Why architecture matters in synthetic research
If language is the first problem facing synthetic research, architecture is arguably the more consequential one. The way a synthetic representation is built defines the boundaries of its knowledge and reasoning. Those boundaries aren’t just a technical detail; they directly affect the quality of the decisions made from the insights generated.
This brings us to the distinction that matters most: are you building from the ground up, or from the top down?
Digital twins: built from the bottom up
A genuine digital twin starts with observed behavioural data – transactional records, digital interactions, passive measurement, longitudinal survey participation – and assembles a predictive model calibrated to that real-world evidence. Think of the computational rigour that goes into an F1 car simulation or aircraft flight model: systems that are continuously tested, updated, and challenged against real-world performance data.
For digital twins, validity comes from the quality and breadth of the underlying data and the robustness of the modelling methodology. Crucially, a real digital twin needs to be updatable and testable against new real-world data. If it can’t be challenged and recalibrated, it can’t honestly claim the label – and by extension, neither can the supplier offering it.
Synthetic personas: built from the top down
Synthetic personas work in the opposite direction. They begin with a conceptual framework – a segmentation schema, a jobs-to-be-done structure, or a set of attitudinal typologies – and populate that framework with plausible synthetic attributes.
This type of persona does not represent any specific individual’s behaviour. It’s a coherent, illustrative archetype designed to represent a type of person. This is a well-established and genuinely useful research tool. But it is not – and can never be – a substitute for empirically measuring real human responses. And treating it as such is where the real trouble begins.
Why confusing digital twins and synthetic personas is harmful
This is more than a semantic debate. The commercial confusion between these two approaches creates real, measurable problems:
- Clients commissioning “digital twin” outputs sometimes receive sophisticated personas, and make decisions at a level of confidence the underlying methodology doesn’t support. That’s not just poor research; it’s a governance failure.
- Legitimate persona-based work is often unfairly discredited when judged against validity standards designed for empirical modelling. Both the method and the supplier lose out – and the client loses a genuinely useful tool.
Both approaches have real value. The damage comes from misapplication – when clients apply the wrong expectations to the wrong method. In an industry predicated on rigour, that’s a deeply ironic failure.
There’s an ethical dimension too
Bottom-up digital twin construction relies on substantial personal data, raising meaningful questions that too few conversations in our sector are actually grappling with: consent, data governance, what it means to create a proxy identity for a real person, and who owns that representation.

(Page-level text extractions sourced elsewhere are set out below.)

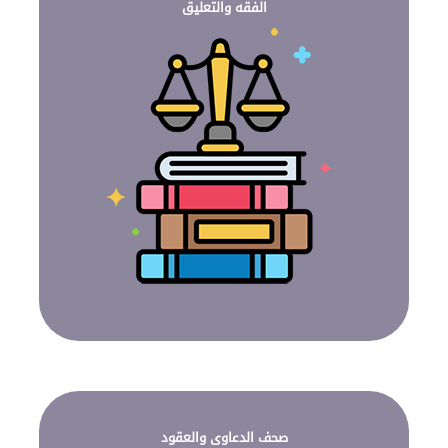
الفقه والتعليق
صحف الدعاوى والعقود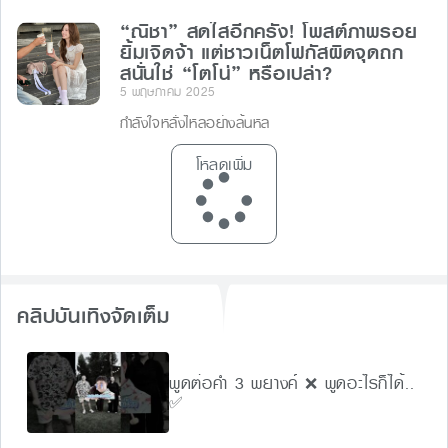
“ณิชา” สดใสอีกครั้ง! โพสต์ภาพรอย
ยิ้มเจิดจ้า แต่ชาวเน็ตโฟกัสผิดจุดถก
สนั่นใช่ “โตโน่” หรือเปล่า?
5 พฤษภาคม 2025
กำลังใจหลั่งไหลอย่างล้นหล
โหลดเพิ่ม
คลิปบันเทิงจัดเต็ม
พูดต่อคำ 3 พยางค์ ❌ พูดอะไรก็ได้..
✅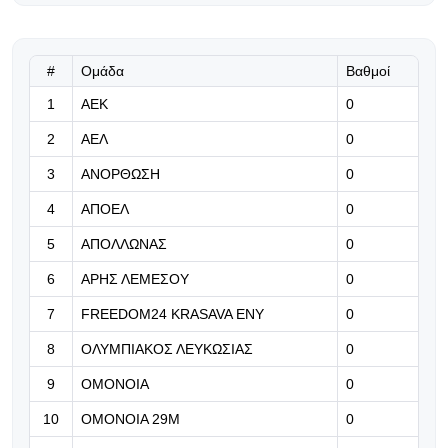
Ενθαρρυντική εικόνα για τους
«λέοντες»
#
Ομάδα
Βαθμοί
07.08.2026 | 12:59
1
ΑΕΚ
Η Μπαρσελόνα πιέζει για Άλβαρες
0
και Ρόδρι (pic)
2
ΑΕΛ
0
07.08.2026 | 12:46
3
ΑΝΟΡΘΩΣΗ
0
«Έχουμε την ομάδα να πετύχουμε
4
ΑΠΟΕΛ
0
πολλά -πρέπει να το πιστέψουμε»
5
ΑΠΟΛΛΩΝΑΣ
0
07.08.2026 | 12:36
6
ΑΡΗΣ ΛΕΜΕΣΟΥ
0
Νέο φιλικό στο πρόγραμμα της ΑΕΚ
7
FREEDOM24 KRASAVA ΕΝΥ
0
8
ΟΛΥΜΠΙΑΚΟΣ ΛΕΥΚΩΣΙΑΣ
0
07.08.2026 | 12:33
9
ΟΜΟΝΟΙΑ
0
«Πρέπει να κάνουμε την υπέρβαση»
10
ΟΜΟΝΟΙΑ 29Μ
0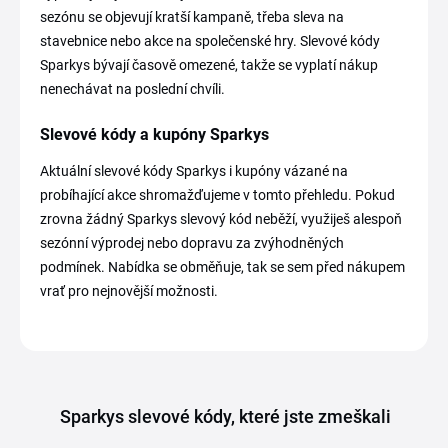
sezónu se objevují kratší kampaně, třeba sleva na
stavebnice nebo akce na společenské hry. Slevové kódy
Sparkys bývají časově omezené, takže se vyplatí nákup
nenechávat na poslední chvíli.
Slevové kódy a kupóny Sparkys
Aktuální slevové kódy Sparkys i kupóny vázané na
probíhající akce shromažďujeme v tomto přehledu. Pokud
zrovna žádný Sparkys slevový kód neběží, využiješ alespoň
sezónní výprodej nebo dopravu za zvýhodněných
podmínek. Nabídka se obměňuje, tak se sem před nákupem
vrať pro nejnovější možnosti.
Sparkys slevové kódy, které jste zmeškali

Top-down synthetic personas are built from non-personal aggregate information. That creates a different – but not absent – set of ethical considerations, particularly around representational bias and the risk of encoding existing inequalities into research archetypes.
What this means in practice
While digital twins and synthetic personas are often conflated, they are fundamentally different; one is bottom-up and empirically modelled, the other is top-down and conceptually constructed. Both have value, but confusing the two approaches creates real risk – applying the wrong expectations to the wrong method can result in measurable damage.
The key is transparency. Suppliers should clearly state which epistemological approach underpins their offering, so buyers can assess how it should be validated and applied. Understanding whether they are commissioning top-down conceptual construction or bottom-up empirical modelling enables buyers to ask better validation questions – and make more informed decisions.